"I can't eat that!"
If I had a nickel for every time I heard that phrase as a coach, I'd be wealthy beyond my wildest dreams!
I've seen and heard (and tried) it all: no carb, low carb, low fat, and low calorie. I've counted calories, weighed every morsel, and choked down more shakes than I'd care to think about. Every plan worked for a while until I burned out on veggies and egg whites and starved myself through my workouts.
Chances are, if you're a woman in the twenty-first century, you've also experienced this.
I'm thrilled to share that I've reached a point in my life when I've started to regain the pleasure of eating. No, this doesn't mean I've resigned to being overweight. It means I've had to think about how I view food.
For as long as I can remember, food has had a label that comes with either acceptance or guilt:
Good-Bad, Fast-Slow, Whole-Manufactured, Healthy- Unhealthy. Clean- Dirty.

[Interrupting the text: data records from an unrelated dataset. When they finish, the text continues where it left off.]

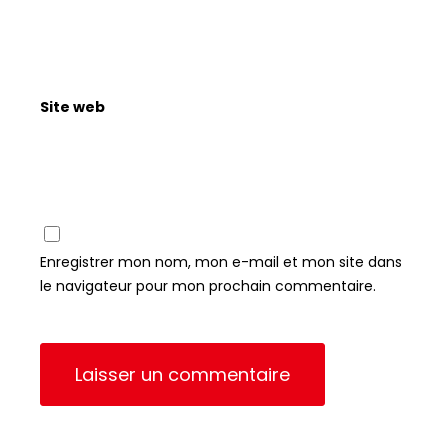
Site web
Enregistrer mon nom, mon e-mail et mon site dans
le navigateur pour mon prochain commentaire.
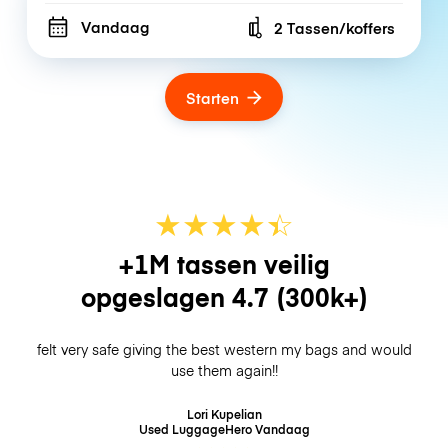
Vandaag
2 Tassen/koffers
Number of bags
Starten
★
★
★
★
☆
★
+1M tassen veilig
opgeslagen
4.7
(300k+)
felt very safe giving the best western my bags and would
use them again!!
Lori Kupelian
Used LuggageHero
Vandaag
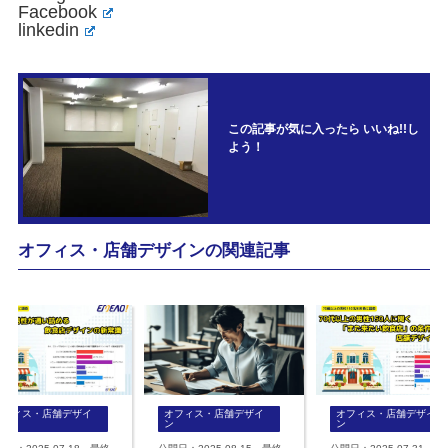
Facebook
linkedin
この記事が気に入ったら いいね!!し
よう！
オフィス・店舗デザインの関連記事
オフィス・店舗デザイ
オフィス・店舗デザイ
オフィス・店舗デザイ
ン
ン
ン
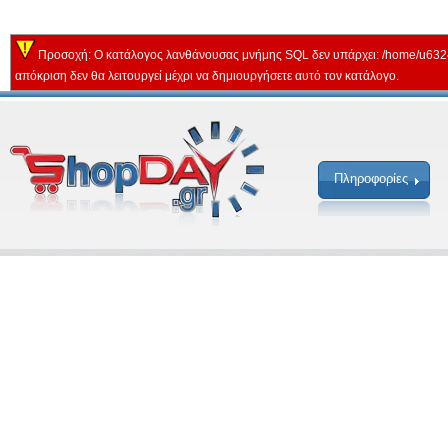
Προσοχή: Ο κατάλογος λανθάνουσας μνήμης SQL δεν υπάρχει: /home/u632
απόκριση δεν θα λειτουργεί μέχρι να δημιουργήσετε αυτό τον κατάλογο.
Πληροφορίες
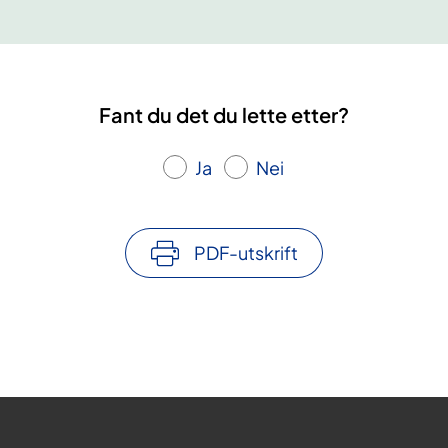
Fant du det du lette etter?
Ja
Nei
PDF-utskrift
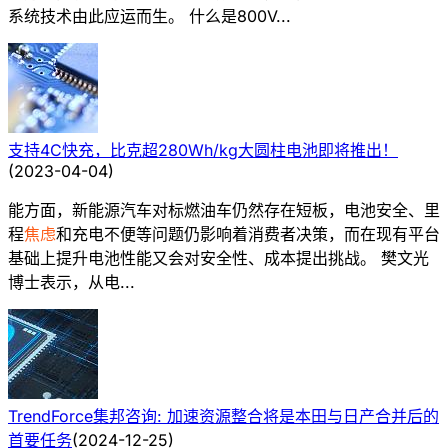
系统技术由此应运而生。 什么是800V...
支持4C快充，比克超280Wh/kg大圆柱电池即将推出！
(
2023-04-04
)
能方面，新能源汽车对标燃油车仍然存在短板，电池安全、里
程
焦虑
和充电不便等问题仍影响着消费者决策，而在现有平台
基础上提升电池性能又会对安全性、成本提出挑战。 樊文光
博士表示，从电...
TrendForce集邦咨询: 加速资源整合将是本田与日产合并后的
首要任务
(
2024-12-25
)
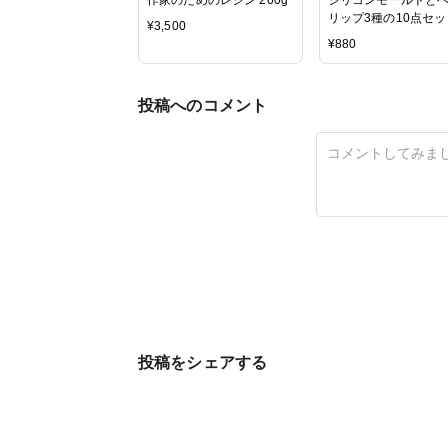
リップ3種の10点セッ
¥
3,500
【セットA】
¥
880
投稿へのコメント
投稿をシェアする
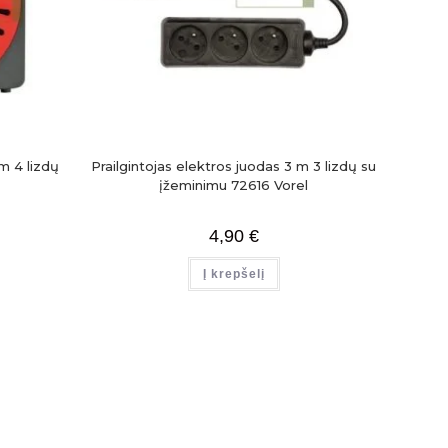
 m 4 lizdų
Prailgintojas elektros juodas 3 m 3 lizdų su
įžeminimu 72616 Vorel
4,90
€
Į krepšelį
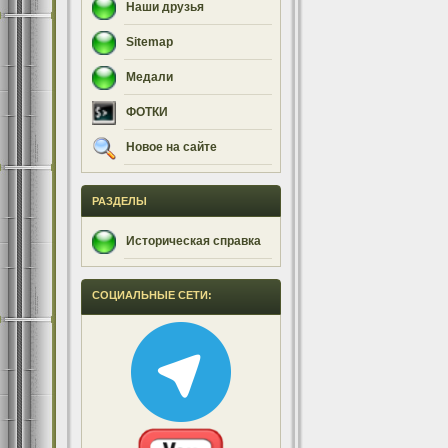
Наши друзья
Sitemap
Медали
ФОТКИ
Новое на сайте
РАЗДЕЛЫ
Историческая справка
СОЦИАЛЬНЫЕ СЕТИ:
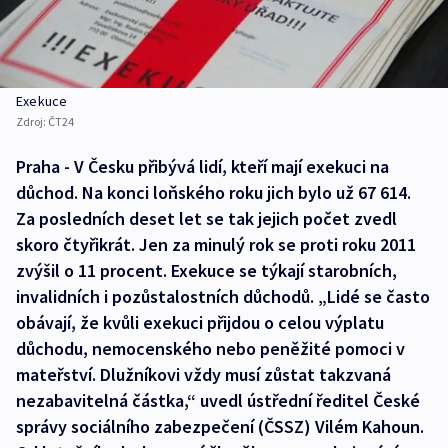
Exekuce
Zdroj:
ČT24
Praha - V Česku přibývá lidí, kteří mají exekuci na
důchod. Na konci loňského roku jich bylo už 67 614.
Za posledních deset let se tak jejich počet zvedl
skoro čtyřikrát. Jen za minulý rok se proti roku 2011
zvýšil o 11 procent. Exekuce se týkají starobních,
invalidních i pozůstalostních důchodů. „Lidé se často
obávají, že kvůli exekuci přijdou o celou výplatu
důchodu, nemocenského nebo peněžité pomoci v
mateřství. Dlužníkovi vždy musí zůstat takzvaná
nezabavitelná částka,“ uvedl ústřední ředitel České
správy sociálního zabezpečení (ČSSZ) Vilém Kahoun.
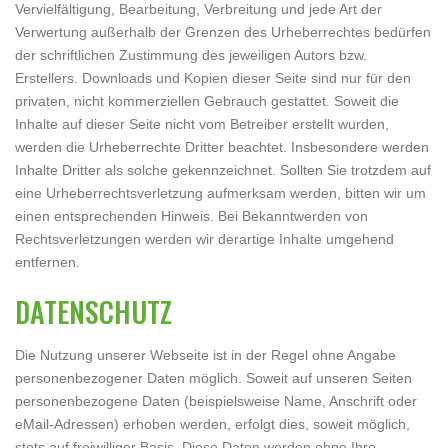
Vervielfältigung, Bearbeitung, Verbreitung und jede Art der
Verwertung außerhalb der Grenzen des Urheberrechtes bedürfen
der schriftlichen Zustimmung des jeweiligen Autors bzw.
Erstellers. Downloads und Kopien dieser Seite sind nur für den
privaten, nicht kommerziellen Gebrauch gestattet. Soweit die
Inhalte auf dieser Seite nicht vom Betreiber erstellt wurden,
werden die Urheberrechte Dritter beachtet. Insbesondere werden
Inhalte Dritter als solche gekennzeichnet. Sollten Sie trotzdem auf
eine Urheberrechtsverletzung aufmerksam werden, bitten wir um
einen entsprechenden Hinweis. Bei Bekanntwerden von
Rechtsverletzungen werden wir derartige Inhalte umgehend
entfernen.
DATENSCHUTZ
Die Nutzung unserer Webseite ist in der Regel ohne Angabe
personenbezogener Daten möglich. Soweit auf unseren Seiten
personenbezogene Daten (beispielsweise Name, Anschrift oder
eMail-Adressen) erhoben werden, erfolgt dies, soweit möglich,
stets auf freiwilliger Basis. Diese Daten werden ohne Ihre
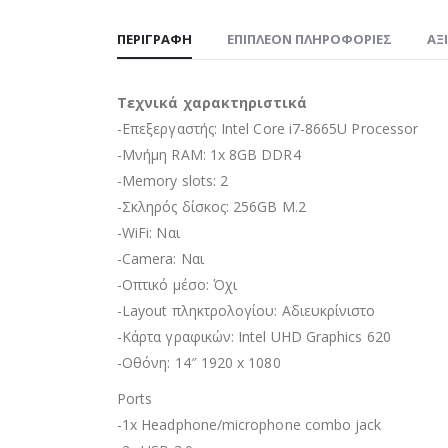
ΠΕΡΙΓΡΑΦΉ
ΕΠΙΠΛΈΟΝ ΠΛΗΡΟΦΟΡΊΕΣ
ΑΞ
Τεχνικά χαρακτηριστικά
-Επεξεργαστής: Intel Core i7-8665U Processor
-Μνήμη RAM: 1x 8GB DDR4
-Memory slots: 2
-Σκληρός δίσκος: 256GB M.2
-WiFi: Ναι
-Camera: Ναι
-Οπτικό μέσο: Όχι
-Layout πληκτρολογίου: Αδιευκρίνιστo
-Κάρτα γραφικών: Intel UHD Graphics 620
-Οθόνη: 14″ 1920 x 1080
Ports
-1x Headphone/microphone combo jack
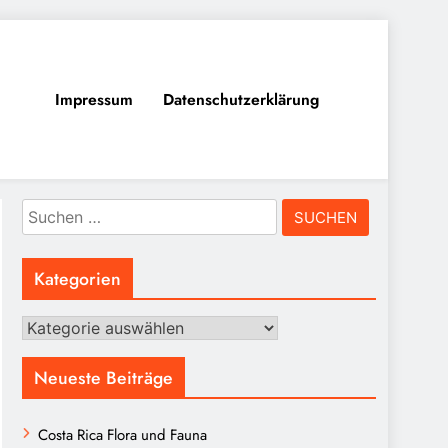
Impressum
Datenschutzerklärung
Suchen
nach:
Kategorien
Kategorien
Neueste Beiträge
Costa Rica Flora und Fauna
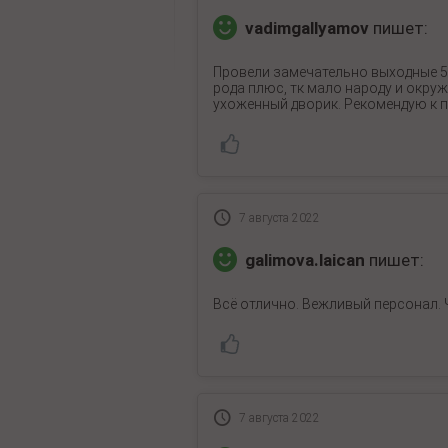
vadimgallyamov
пишет:
Провели замечательно выходные 5-
рода плюс, тк мало народу и окру
ухоженный дворик. Рекомендую к
7 августа 2022
galimova.laican
пишет:
Всё отлично. Вежливый персонал. 
7 августа 2022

I've worked with hundreds of people who prided themselves that they hadn't eaten bacon or bread in years. They've learned to control their cravings by hiding the chocolate chips in the freezer (in a corner, under the chicken, behind the broccoli). They spent years avoiding food groups and feeling guilty when they allowed a forbidden morsel to cross their lips. This deprivation lifestyle has caused so many healthy people to not only "fall off the wagon" but to nose dive down the deep, dark cavern of guilt.